Stored data entries:
┌────────

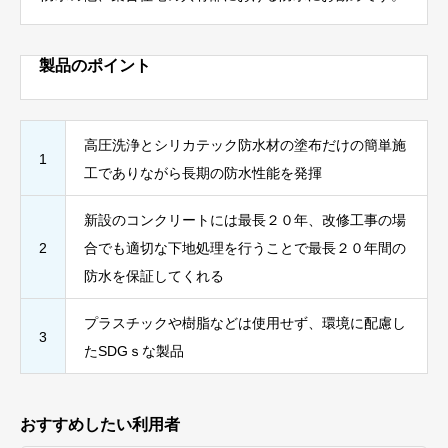
製品のポイント
高圧洗浄とシリカテック防水材の塗布だけの簡単施
1
工でありながら長期の防水性能を発揮
新設のコンクリートには最長２０年、改修工事の場
2
合でも適切な下地処理を行うことで最長２０年間の
防水を保証してくれる
プラスチックや樹脂などは使用せず、環境に配慮し
3
たSDGｓな製品
おすすめしたい利用者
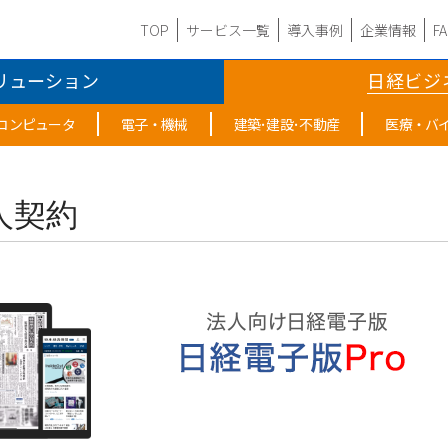
TOP
サービス一覧
導入事例
企業情報
F
リューション
日経ビジ
･コンピュータ
電子・機械
建築･建設･不動産
医療・バ
法人契約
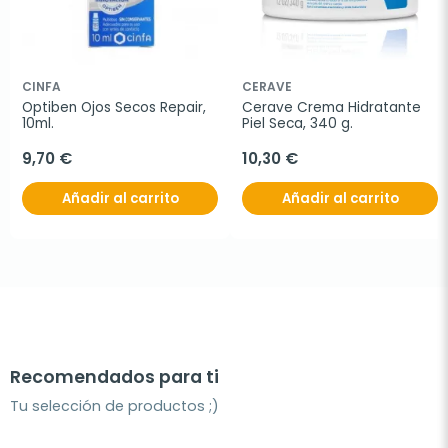
CINFA
CERAVE
Optiben Ojos Secos Repair, 
Cerave Crema Hidratante 
10ml.
Piel Seca, 340 g.
9,70 €
10,30 €
Añadir al carrito
Añadir al carrito
Recomendados para ti
Tu selección de productos ;)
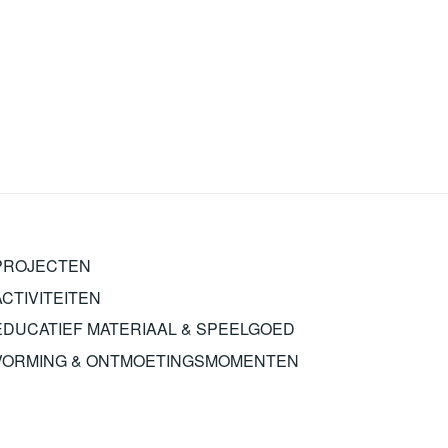
PROJECTEN
ACTIVITEITEN
EDUCATIEF MATERIAAL & SPEELGOED
VORMING & ONTMOETINGSMOMENTEN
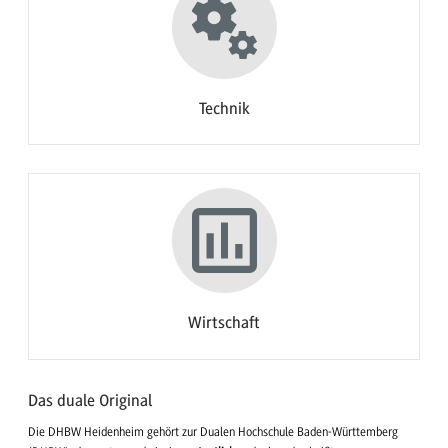
Technik
Wirtschaft
Das duale Original
Die DHBW Heidenheim gehört zur Dualen Hochschule Baden-Württemberg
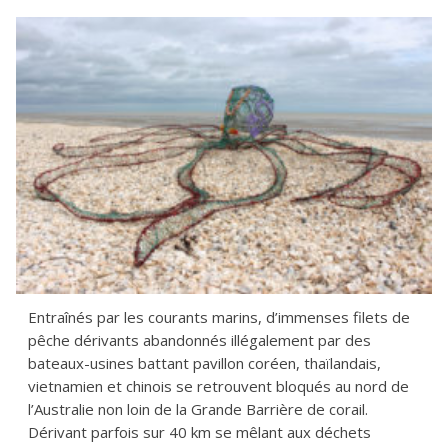
Entraînés par les courants marins, d’immenses filets de
pêche dérivants abandonnés illégalement par des
bateaux-usines battant pavillon coréen, thaïlandais,
vietnamien et chinois se retrouvent bloqués au nord de
l’Australie non loin de la Grande Barrière de corail.
Dérivant parfois sur 40 km se mêlant aux déchets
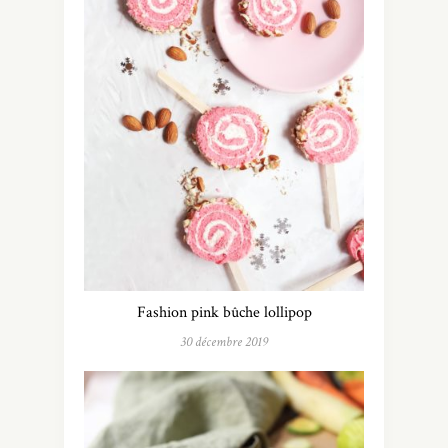
Fashion pink bûche lollipop
30 décembre 2019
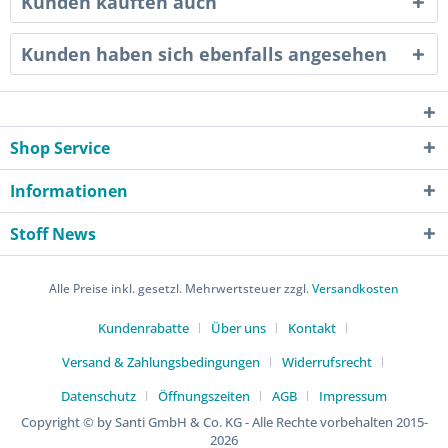
Kunden kauften auch
Kunden haben sich ebenfalls angesehen
Shop Service
Informationen
Stoff News
Alle Preise inkl. gesetzl. Mehrwertsteuer zzgl.
Versandkosten
Kundenrabatte
Über uns
Kontakt
Versand & Zahlungsbedingungen
Widerrufsrecht
Datenschutz
Öffnungszeiten
AGB
Impressum
Copyright © by Santi GmbH & Co. KG - Alle Rechte vorbehalten 2015-
2026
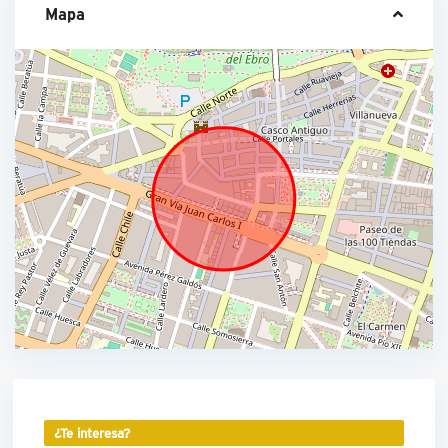
Mapa
¿Te interesa?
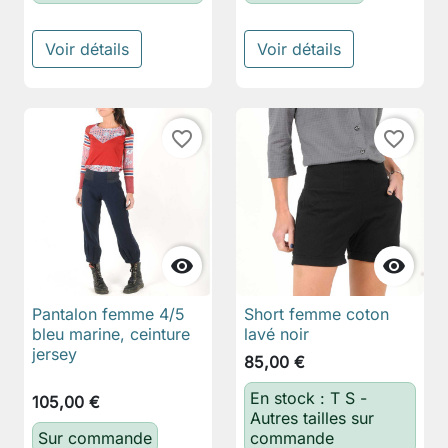
Voir détails
Voir détails
favorite_border
favorite_border


Pantalon femme 4/5
Short femme coton
bleu marine, ceinture
lavé noir
jersey
85,00 €
En stock : T S -
105,00 €
Autres tailles sur
Sur commande
commande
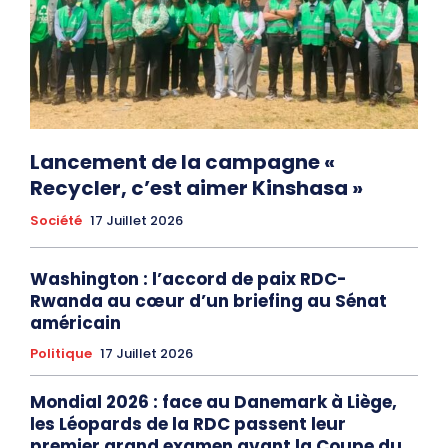
Lancement de la campagne «
Recycler, c’est aimer Kinshasa »
Société
17 Juillet 2026
Washington : l’accord de paix RDC-
Rwanda au cœur d’un briefing au Sénat
américain
Politique
17 Juillet 2026
Mondial 2026 : face au Danemark à Liège,
les Léopards de la RDC passent leur
premier grand examen avant la Coupe du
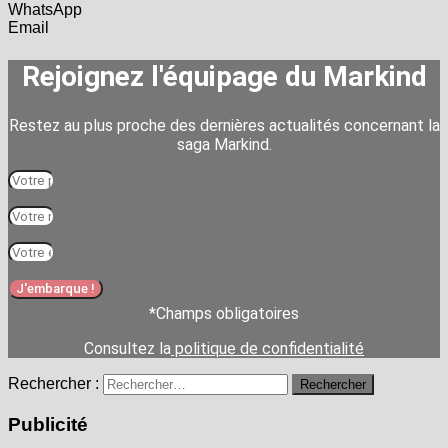
WhatsApp
Email
Rejoignez l'équipage du Markind
Restez au plus proche des dernières actualités concernant la
saga Markind.
J'embarque !
*Champs obligatoires
Consultez la
politique de confidentialité
Rechercher :
Publicité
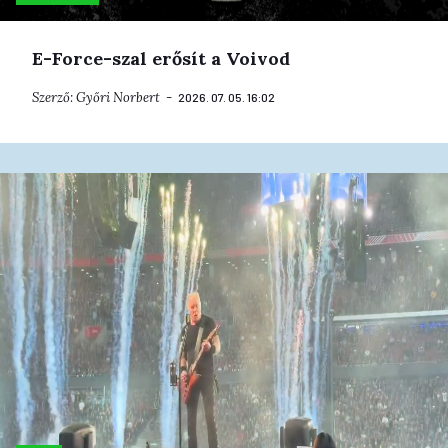
E-Force-szal erősít a Voivod
Szerző:
Győri Norbert
2026. 07. 05. 16:02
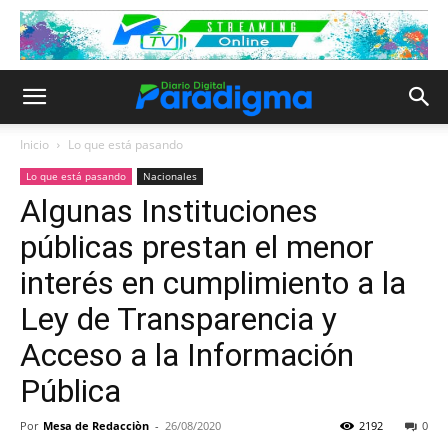
Inicio
Lo que está pasando
Lo que está pasando
Nacionales
Algunas Instituciones
públicas prestan el menor
interés en cumplimiento a la
Ley de Transparencia y
Acceso a la Información
Pública
Por
Mesa de Redacciòn
-
26/08/2020
2192
0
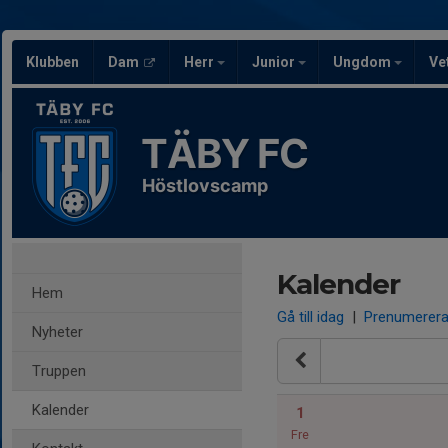
Klubben
Dam
Herr
Junior
Ungdom
Ve
TÄBY FC
Höstlovscamp
Kalender
Hem
Gå till idag
|
Prenumerer
Nyheter
Truppen
Kalender
1
Fre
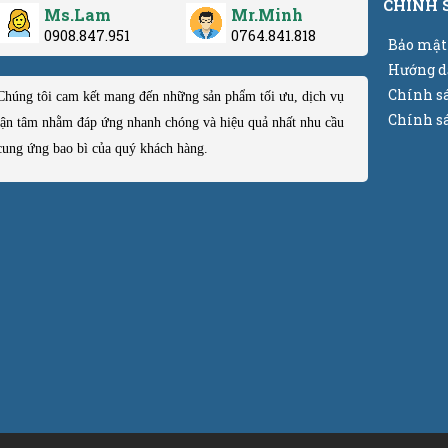
CHÍNH 
Ms.Lam
Mr.Minh
0908.847.951
0764.841.818
Bảo mật
Hướng d
Chính s
Chúng tôi cam kết mang đến những sản phẩm tối ưu, dịch vụ
Chính sá
tận tâm nhằm đáp ứng nhanh chóng và hiệu quả nhất nhu cầu
cung ứng bao bì của quý khách hàng.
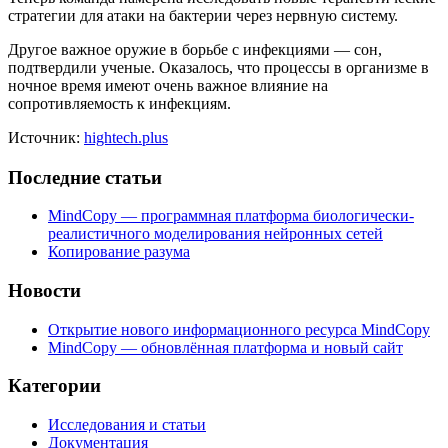
стратегии для атаки на бактерии через нервную систему.
Другое важное оружие в борьбе с инфекциями — сон,
подтвердили ученые. Оказалось, что процессы в организме в
ночное время имеют очень важное влияние на
сопротивляемость к инфекциям.
Источник:
hightech.plus
Последние статьи
MindCopy — программная платформа биологически-
реалистичного моделирования нейронных сетей
Копирование разума
Новости
Открытие нового информационного ресурса MindCopy
MindCopy — обновлённая платформа и новый сайт
Категории
Исследования и статьи
Документация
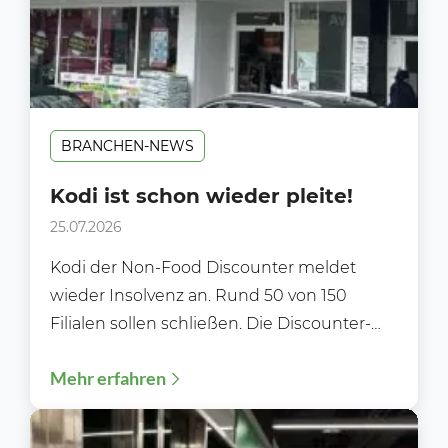
BRANCHEN-NEWS
Kodi ist schon wieder pleite!
25.07.2026
Kodi der Non-Food Discounter meldet
wieder Insolvenz an. Rund 50 von 150
Filialen sollen schließen. Die Discounter-
Kette Kodi hat zum zweiten Mal...
Mehr erfahren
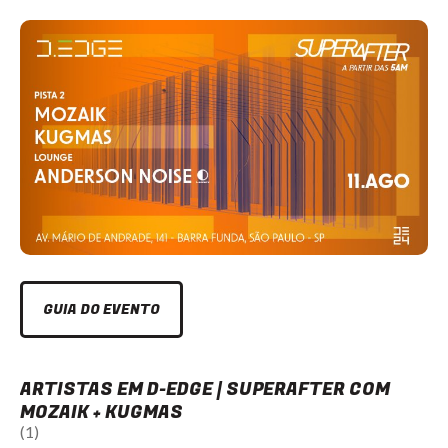
GUIA DO EVENTO
ARTISTAS EM D-EDGE | SUPERAFTER COM
MOZAIK + KUGMAS
(1)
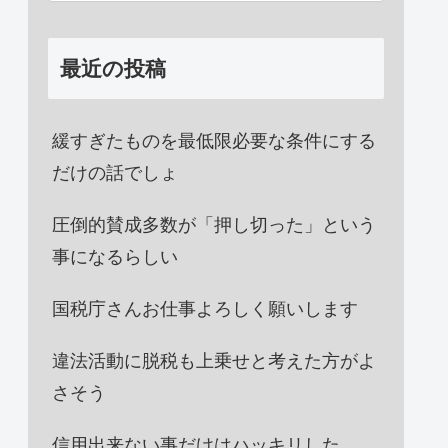
最近の投稿
緩すぎたものを最低限必要な条件にする
だけの話でしょ
圧倒的賛成多数が「押し切った」という
事になるらしい
国税庁さんお仕事よろしく願いします
違法活動に脱税も上乗せと考えた方がよ
さそう
信用出来ない事だけはハッキリした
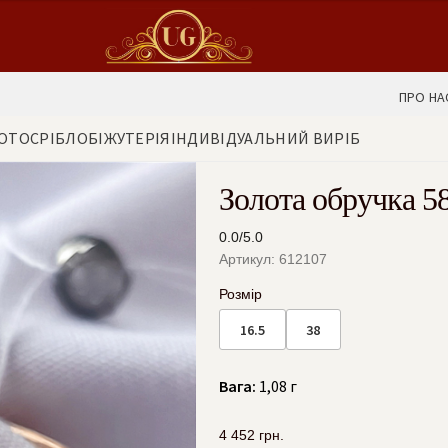
ПРО НА
ОТО
СРІБЛО
БІЖУТЕРІЯ
ІНДИВІДУАЛЬНИЙ ВИРІБ
Золота обручка 5
0.0/5.0
Артикул: 612107
Розмір
16.5
38
Вага:
1,08 г
4 452
грн.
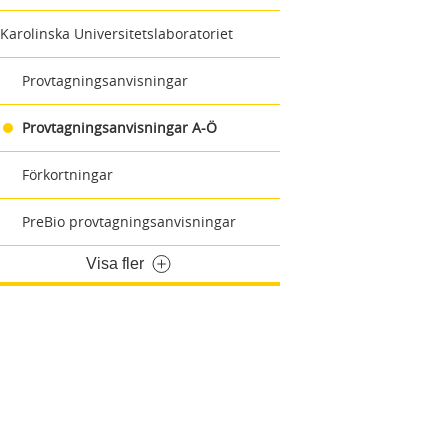
Karolinska Universitetslaboratoriet
Provtagningsanvisningar
Provtagningsanvisningar A-Ö
Förkortningar
PreBio provtagningsanvisningar
Visa fler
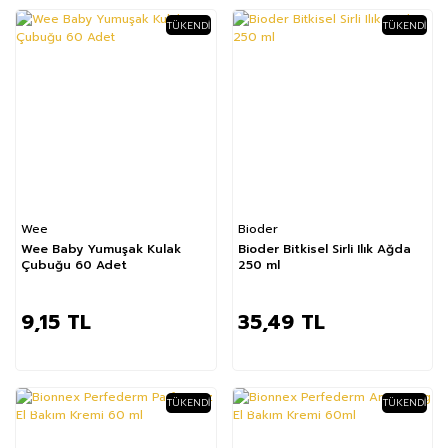
TÜKENDI
TÜKENDI
Wee
Bioder
Wee Baby Yumuşak Kulak
Bioder Bitkisel Sirli Ilık Ağda
Çubuğu 60 Adet
250 ml
9,15 TL
35,49 TL
TÜKENDI
TÜKENDI
%51
%33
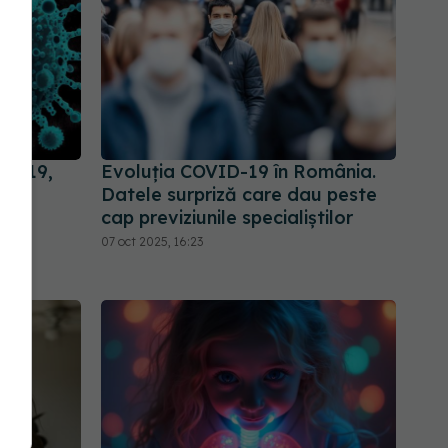
ID-19,
Evoluția COVID-19 în România.
Datele surpriză care dau peste
cap previziunile specialiștilor
07 oct 2025, 16:23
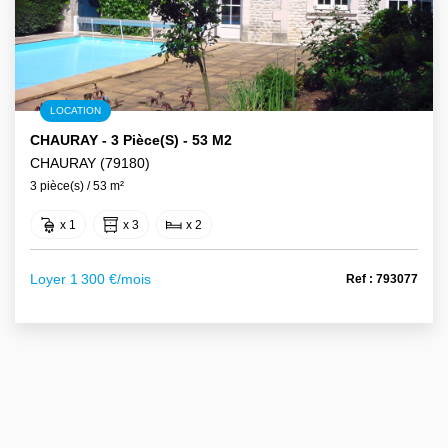
LOCATION
CHAURAY - 3 Pièce(s) - 53 M2
CHAURAY (79180)
3 pièce(s) / 53 m²
x 1
x 3
x 2
Loyer 1 300 €/mois
Ref : 793077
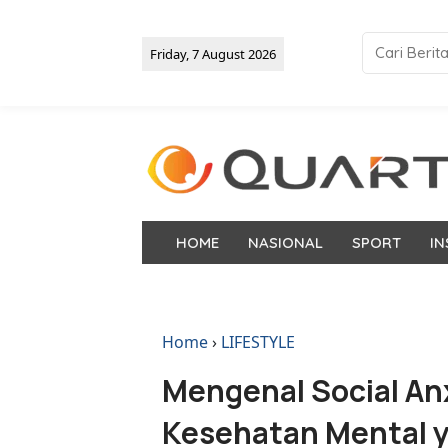
Friday, 7 August 2026
HOME
NASIONAL
SPORT
IN
Home
›
LIFESTYLE
Mengenal Social An
Kesehatan Mental y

└────────

What this task involves: The answer consists of the lines above that include the word "MindCopy", each copied exactly.

Solution for this problem:
MindCopy — программная платформа биологически-
Открытие нового информационного ресурса MindCopy
MindCopy — обновлённая платформа и новый сайт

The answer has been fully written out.